Description of the task:
Nothing but the text of the listing, repeated exactly, belongs in the answer; leave the images out.

───── Given data ─────

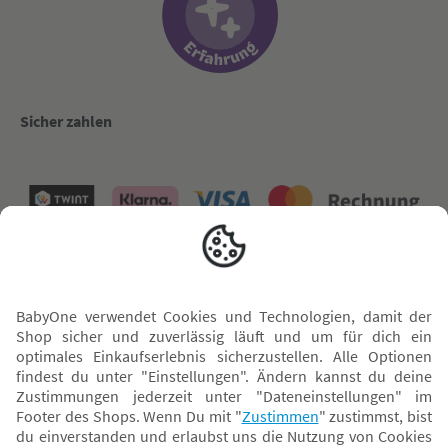
Sicher zahlen
Versand mit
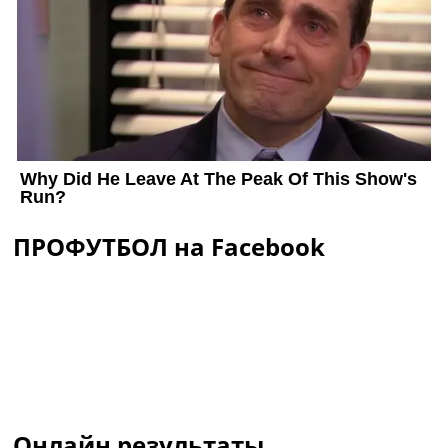
ПРОФУТБОЛ на Facebook
Онлайн результаты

─────

Solution for this problem:
Sicher zahlen
Versand mit
ПРОФУТБОЛ на Facebook
Онлайн результаты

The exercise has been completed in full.